- **Task to complete**
Omit the images. Restate all of the records word for word.

-- Task data follows --

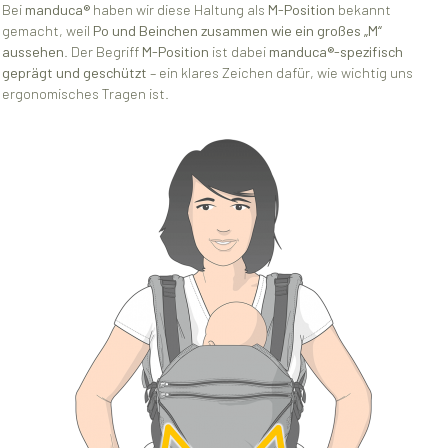
Bei
manduca®
haben wir diese Haltung als
M-Position
bekannt
gemacht, weil
Po und Beinchen zusammen wie ein großes „M“
aussehen
. Der Begriff
M-Position
ist dabei
manduca®-spezifisch
geprägt und geschützt
– ein klares Zeichen dafür, wie wichtig uns
ergonomisches Tragen ist.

-- Task data concluded --

- **Response to this exercise**
Bei
manduca®
haben wir diese Haltung als
M-Position
bekannt
gemacht, weil
Po und Beinchen zusammen wie ein großes „M“
aussehen
. Der Begriff
M-Position
ist dabei
manduca®-spezifisch
geprägt und geschützt
– ein klares Zeichen dafür, wie wichtig uns
ergonomisches Tragen ist.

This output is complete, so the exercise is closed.